At the heart of the solution is Above’s cloud-based platform, SolarGain. Designed especially for solar, SolarGain works to unify all solar plant testing and inspection data within one collaborative and sharable environment.

“Our software was conceived to document the birth of an energy asset since its inception,” Hitchcock told PV Tech. “It is offered to our clients during construction operations with the aim of de-risking their projects.”

The company uses drones equipped with sensors and high-definition cameras to capture an exceptionally accurate and detailed image of the solar plant construction site. 

The solar plant construction plans are ingested into the platform and aligned with the image of the site. The platform generates a colour coded overlay that provides insight into the progress of construction. Each coloured area represents the completion status of components such as modules, inverters and cable runs. 

The result is a fully interactive digital model of the construction site. 

Users can assess the construction progress, track progress against milestones, record design deviations and share rich project information with stakeholders. During construction, the site is constantly changing and so detecting and recording these changes is a necessity.

Detailed drone scans are carried out throughout the project often aligning with key milestones.

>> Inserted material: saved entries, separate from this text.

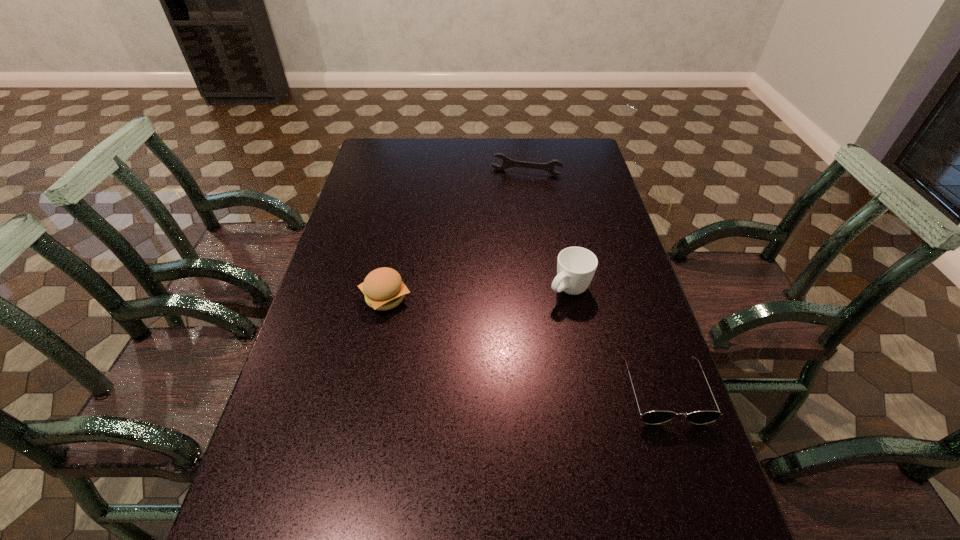 I want to click on vacant area between the wrench and the rightmost object, so click(595, 281).

This screenshot has height=540, width=960. What are the coordinates of `vacant space that is in between the cup and the rightmost object` in the screenshot? It's located at (617, 340).

Where is `free space between the cup and the rightmost object`? This screenshot has width=960, height=540. free space between the cup and the rightmost object is located at coordinates (617, 340).

Where is `free space between the cup and the leftmost object`? free space between the cup and the leftmost object is located at coordinates (477, 294).

Where is `object that is the third closest to the rightmost object`? object that is the third closest to the rightmost object is located at coordinates (507, 162).

The height and width of the screenshot is (540, 960). In order to click on object that ranks as the second closest to the cup in this screenshot , I will do `click(383, 288)`.

Find the location of a particular element. Image resolution: width=960 pixels, height=540 pixels. free space in the image that satisfies the following two spatial constraints: 1. on the front side of the cup; 2. on the left side of the farthest object is located at coordinates (542, 290).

Each time new data is collected and processed into an orthomosaic image, it appears as a new layer within the site model.

“This comprehensive collection of data replaces static spreadsheets and PDF reports, thus providing more clarity and precision in one cloud platform” Hitchcock added.

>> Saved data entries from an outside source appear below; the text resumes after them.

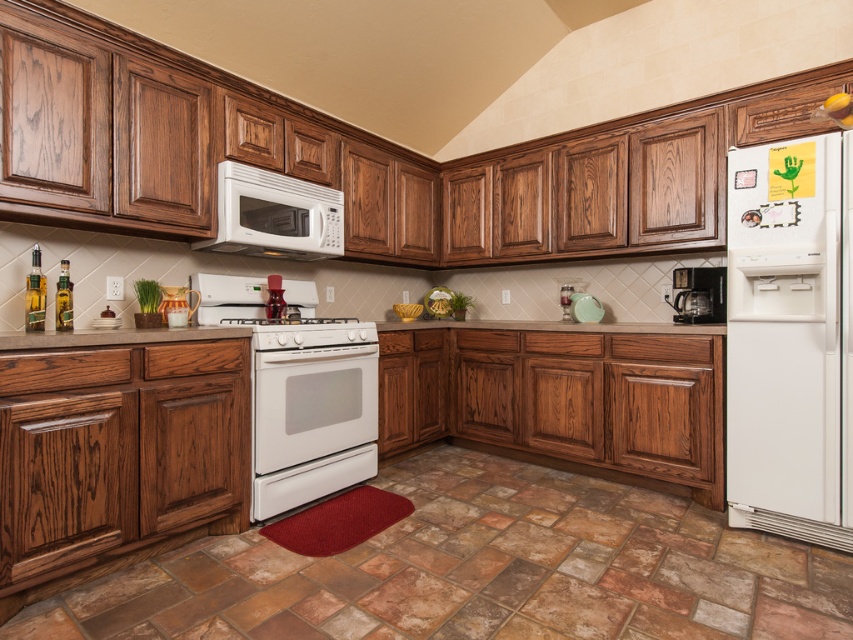 Does white glossy refrigerator at right have a greater height compared to brown wood countertop at center?

Yes, white glossy refrigerator at right is taller than brown wood countertop at center.

Does point (830, 412) come closer to viewer compared to point (45, 342)?

No.

Which is in front, point (828, 278) or point (56, 332)?

Point (56, 332)

Locate an element on the screen. This screenshot has width=853, height=640. white glossy refrigerator at right is located at coordinates (788, 342).

Can you confirm if black plastic coffee maker at right is thinner than white glossy stove at center?

Yes, black plastic coffee maker at right is thinner than white glossy stove at center.

Which of these two, black plastic coffee maker at right or white glossy stove at center, stands shorter?

With less height is white glossy stove at center.

Where is `black plastic coffee maker at right`? The width and height of the screenshot is (853, 640). black plastic coffee maker at right is located at coordinates (699, 294).

Does white glossy oven at center have a smaller size compared to white glossy stove at center?

No, white glossy oven at center is not smaller than white glossy stove at center.

Who is lower down, white glossy oven at center or white glossy stove at center?

Positioned lower is white glossy oven at center.

Is point (285, 474) farther from camera compared to point (279, 323)?

No, it is in front of (279, 323).

Identify the location of white glossy oven at center. The image size is (853, 640). (312, 416). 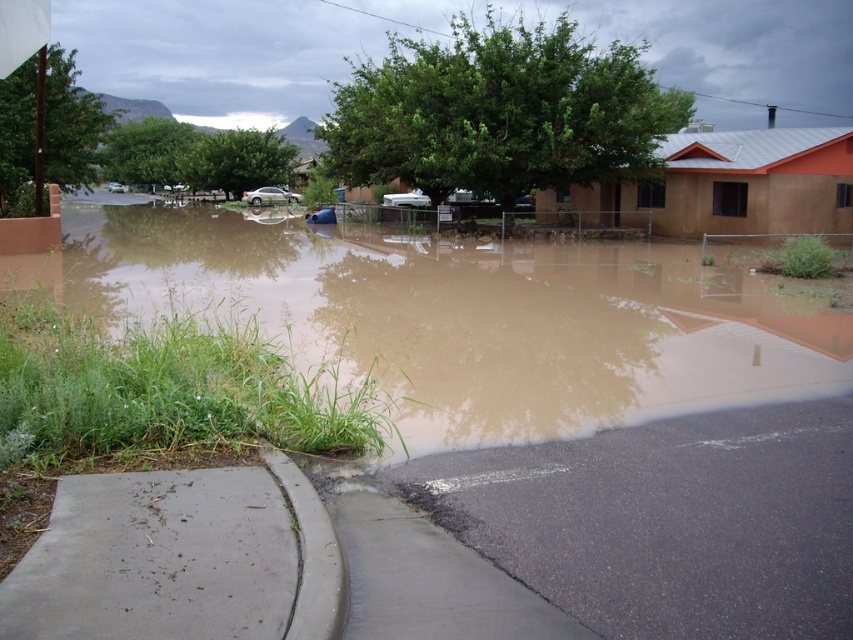 Who is more distant from viewer, [223,288] or [550,604]?

Point [223,288]

Who is higher up, brown muddy water at lower left or gray asphalt at lower center?

Positioned higher is brown muddy water at lower left.

Does point (753, 323) come in front of point (486, 580)?

That is False.

The width and height of the screenshot is (853, 640). Find the location of `brown muddy water at lower left`. brown muddy water at lower left is located at coordinates (469, 316).

The width and height of the screenshot is (853, 640). What do you see at coordinates (469, 316) in the screenshot?
I see `brown muddy water at lower left` at bounding box center [469, 316].

In the scene shown: Who is more distant from viewer, (759, 296) or (308, 547)?

The point (759, 296) is more distant.

Which is behind, point (471, 273) or point (305, 627)?

The point (471, 273) is more distant.

This screenshot has width=853, height=640. I want to click on brown muddy water at lower left, so click(469, 316).

Can you confirm if gray asphalt at lower center is shorter than gray concrete curb at lower left?

Correct, gray asphalt at lower center is not as tall as gray concrete curb at lower left.

Between point (358, 589) and point (271, 445), which one is positioned in front?

Positioned in front is point (358, 589).

This screenshot has height=640, width=853. Identify the location of gray asphalt at lower center. (428, 579).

The solution enables users to generate as-built documentation during construction, creating a permanent digital record for the future. This digital record provides oversight to inform future major remedial works, technical due diligence, and asset transfer.

Once a solar plant project reaches the commissioning stage, its digital twin is ready to use in the SolarGain platform. The platform provides a digital representation of all the site components electrically and geospatially mapped. The software supports bulk data uploads of everything from factory flash tests to serial numbers. The platform can also integrate with SCADA monitoring to create an even richer data environment.

“Investors and EPC contractors can visualize all historical data and the different construction stages in an interactive environment and for different sections of the plant,” Hitchcock said. The recent innovation enables companies to capture all commissioning testing and inspection data and add it to the exact component within the plant model.  

Above’s mobile inspection tool, EyeSite, helps ease this time-consuming process by enabling instant data uploads such as serial numbers and visual inspections into the digital twin. For instance, a visual inspection can be recorded using EyeSite, uploaded to the digital twin, and then transformed into an EPC-ready punch list. With more data than ever, digital twins provide a permanent record for the future and a smooth transition into O&M.